In such a risk-wary climate, it’s getting more and more attractive for entrepreneurs to finance business growth with infusions of equity. Doing so strengthens the balance sheet of a company and gives lenders more confidence about advancing credit on a lower loan-to-value ratio. Lowering the amount of debt and offsetting the need for debt with equity also lower the claim on cash flow for debt service.
Most portfolio companies we work with have ongoing needs to raise money to buy equipment and other working capital. Over the past year, it has become increasingly difficult to arrange financing for these purchases.
Even when a business presents substantial collateral in the form of real estate, accounts receivable, inventory and has positive cash flows, it’s been far more difficult in 2008 to obtain credit for the company than it was in 2007 and more necessary for us to turn to alternative lenders.
We have had success with debt financings from so called mezzanine lenders – lenders who extend credit on a subordinated basis.
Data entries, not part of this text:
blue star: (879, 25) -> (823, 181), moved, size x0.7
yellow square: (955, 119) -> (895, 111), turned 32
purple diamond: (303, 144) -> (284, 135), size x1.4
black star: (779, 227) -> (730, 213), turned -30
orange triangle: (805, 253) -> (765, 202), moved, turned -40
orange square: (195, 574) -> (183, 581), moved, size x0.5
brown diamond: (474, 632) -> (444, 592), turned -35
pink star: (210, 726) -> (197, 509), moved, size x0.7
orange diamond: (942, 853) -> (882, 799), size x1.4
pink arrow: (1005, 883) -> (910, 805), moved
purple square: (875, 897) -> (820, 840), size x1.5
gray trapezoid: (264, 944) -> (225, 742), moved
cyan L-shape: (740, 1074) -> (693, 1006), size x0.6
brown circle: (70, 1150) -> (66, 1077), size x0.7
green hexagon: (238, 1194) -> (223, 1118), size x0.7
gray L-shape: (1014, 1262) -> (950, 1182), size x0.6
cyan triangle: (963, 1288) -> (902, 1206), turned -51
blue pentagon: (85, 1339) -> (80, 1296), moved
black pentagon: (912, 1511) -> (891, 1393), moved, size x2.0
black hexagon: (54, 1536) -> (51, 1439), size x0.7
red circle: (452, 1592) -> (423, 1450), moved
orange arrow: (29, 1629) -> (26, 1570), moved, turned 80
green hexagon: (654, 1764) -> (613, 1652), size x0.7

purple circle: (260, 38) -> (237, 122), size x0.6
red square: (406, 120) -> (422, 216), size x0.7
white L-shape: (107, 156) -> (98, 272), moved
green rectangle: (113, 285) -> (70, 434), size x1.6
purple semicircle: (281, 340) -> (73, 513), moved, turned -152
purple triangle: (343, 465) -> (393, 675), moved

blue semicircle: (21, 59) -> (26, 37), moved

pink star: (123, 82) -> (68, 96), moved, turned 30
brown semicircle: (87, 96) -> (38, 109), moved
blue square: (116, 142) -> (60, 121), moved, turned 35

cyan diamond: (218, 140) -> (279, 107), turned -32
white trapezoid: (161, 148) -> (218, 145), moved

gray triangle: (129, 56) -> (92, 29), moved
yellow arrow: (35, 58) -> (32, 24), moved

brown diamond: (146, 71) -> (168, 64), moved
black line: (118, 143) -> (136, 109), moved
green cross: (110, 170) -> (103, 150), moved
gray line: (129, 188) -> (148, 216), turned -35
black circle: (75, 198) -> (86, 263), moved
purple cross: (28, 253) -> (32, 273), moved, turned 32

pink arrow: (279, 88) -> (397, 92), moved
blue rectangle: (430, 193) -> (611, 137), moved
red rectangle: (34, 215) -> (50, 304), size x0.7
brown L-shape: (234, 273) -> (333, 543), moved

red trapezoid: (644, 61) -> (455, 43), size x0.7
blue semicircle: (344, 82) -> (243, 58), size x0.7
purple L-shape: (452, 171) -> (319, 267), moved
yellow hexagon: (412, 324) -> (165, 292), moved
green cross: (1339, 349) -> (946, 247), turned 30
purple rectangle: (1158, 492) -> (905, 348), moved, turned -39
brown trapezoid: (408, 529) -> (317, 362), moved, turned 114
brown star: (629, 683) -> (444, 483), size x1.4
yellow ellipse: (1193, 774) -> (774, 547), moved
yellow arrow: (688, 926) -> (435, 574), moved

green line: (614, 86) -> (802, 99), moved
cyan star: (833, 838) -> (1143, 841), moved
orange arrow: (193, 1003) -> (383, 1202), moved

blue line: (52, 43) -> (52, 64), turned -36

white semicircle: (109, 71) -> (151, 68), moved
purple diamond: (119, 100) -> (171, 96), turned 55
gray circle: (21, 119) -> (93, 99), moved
These lenders are more like private equity funds, tending to focus on a company’s historical cash flow and future prospects rather than on collateral. Because these lenders are subordinate to traditional senior debt, they require rates of return of around 20 percent. This can be achieved through a high coupon with deferred interest or by providing them with an equity position.
We’ve also had success with government-backed programs that guarantee loans to banks or alternative lenders that extend credit to entrepreneurs. As with mezzanine lenders, interest rates for government-backed loans are higher than they are for traditional bank loans because the bank and government program split the risk, but they’re nevertheless an option for those who don’t qualify for traditional loans. The federal Small Business Administration and U.S. Department of Agriculture and the state’s Smart Money program all offer backing for loans.
When even these alternative approaches don’t succeed, we turn to a venture capital or private equity firm doing business in New Mexico for an infusion of equity, which usually makes a business more likely to appeal to alternative or traditional lenders.
With more equity providers and alternative lenders going into business in our state in the past few years, a strong sense of community has developed among these organizations. The result has been more options for companies seeking traditional or novel ways to underwrite their growth even in times of economic uncertainty.